** RECORDS FOR THIS TASK follows **

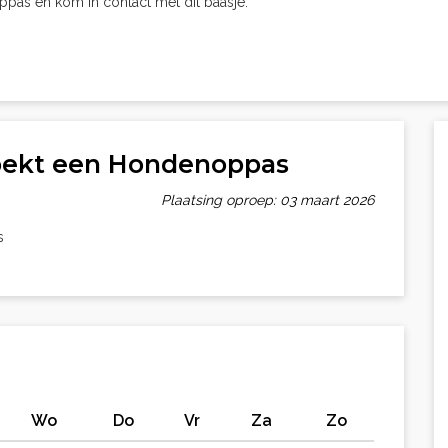
oppas en kom in contact met dit baasje.
oekt een Hondenoppas
Plaatsing oproep: 03 maart 2026
s
Wo
Do
Vr
Za
Zo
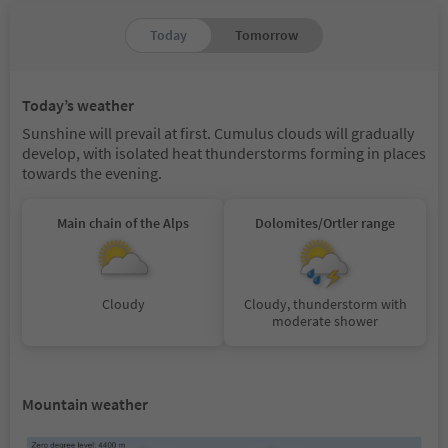
Today
Tomorrow
Today’s weather
Sunshine will prevail at first. Cumulus clouds will gradually
develop, with isolated heat thunderstorms forming in places
towards the evening.
Main chain of the Alps
Dolomites/Ortler range
Cloudy
Cloudy, thunderstorm with
moderate shower
Mountain weather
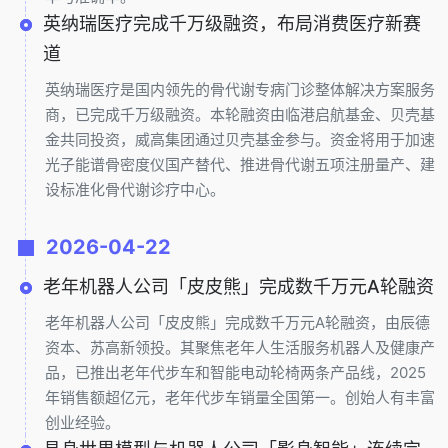
英纳瑞医疗完成千万级融资，布局消费医疗新赛
道
英纳瑞医疗是国内领先的骨代谢专病门诊整体解决方案服务
商，已完成千万级融资。本轮融资由临港启航基金、贝壳基
金共同投资，威高集团通过贝壳基金参与。资金将用于加速
光子能谱骨密度仪国产替代、推进骨代谢五项注册量产、建
设标准化骨代谢诊疗中心。
2026-04-22
老年机器人公司「皮皮熊」完成数千万元A轮融资
老年机器人公司「皮皮熊」完成数千万元A轮融资，由辰德
资本、苏高新领投。其聚焦老年人生活服务机器人及健康产
品，已推出老年代步车和智能电动轮椅两条产品线，2025
年销售额超亿元，老年代步车销量全国第一。创始人有丰富
创业经验。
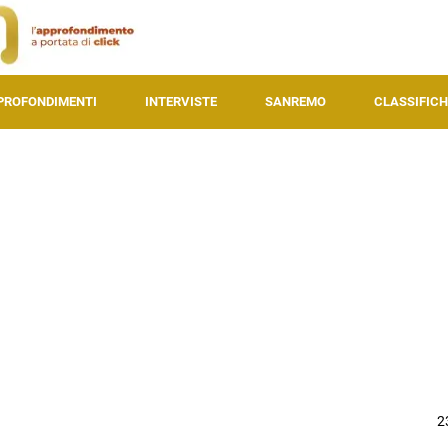
PROFONDIMENTI
INTERVISTE
SANREMO
CLASSIFICH
2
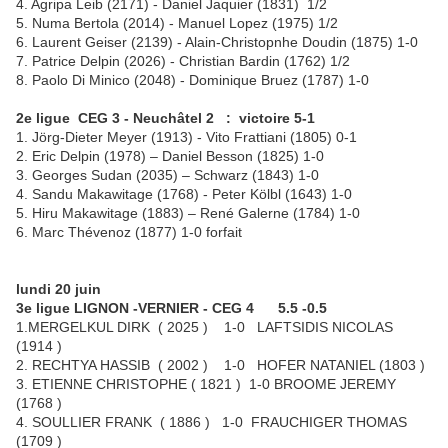
4. Agripa Leib (2171) - Daniel Jaquier (1831) 1/2
5. Numa Bertola (2014) - Manuel Lopez (1975) 1/2
6. Laurent Geiser (2139) - Alain-Christopnhe Doudin (1875) 1-0
7. Patrice Delpin (2026) - Christian Bardin (1762) 1/2
8. Paolo Di Minico (2048) - Dominique Bruez (1787) 1-0
2e ligue CEG 3 - Neuchâtel 2 : victoire 5-1
1. Jörg-Dieter Meyer (1913) - Vito Frattiani (1805) 0-1
2. Eric Delpin (1978) – Daniel Besson (1825) 1-0
3. Georges Sudan (2035) – Schwarz (1843) 1-0
4. Sandu Makawitage (1768) - Peter Kölbl (1643) 1-0
5. Hiru Makawitage (1883) – René Galerne (1784) 1-0
6. Marc Thévenoz (1877) 1-0 forfait
lundi 20 juin
3e ligue LIGNON -VERNIER - CEG 4 5.5 -0.5
1.MERGELKUL DIRK ( 2025 ) 1-0 LAFTSIDIS NICOLAS
(1914 )
2. RECHTYA HASSIB ( 2002 ) 1-0 HOFER NATANIEL (1803 )
3. ETIENNE CHRISTOPHE ( 1821 ) 1-0 BROOME JEREMY
(1768 )
4. SOULLIER FRANK ( 1886 ) 1-0 FRAUCHIGER THOMAS
(1709 )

** End of RECORDS FOR THIS TASK **

# ASSIGNMENT
Whenever a line above holds the word "完成数千万元A轮融资", include it in your count, and report nothing but that count.

# OUTPUT OF THE TASK
2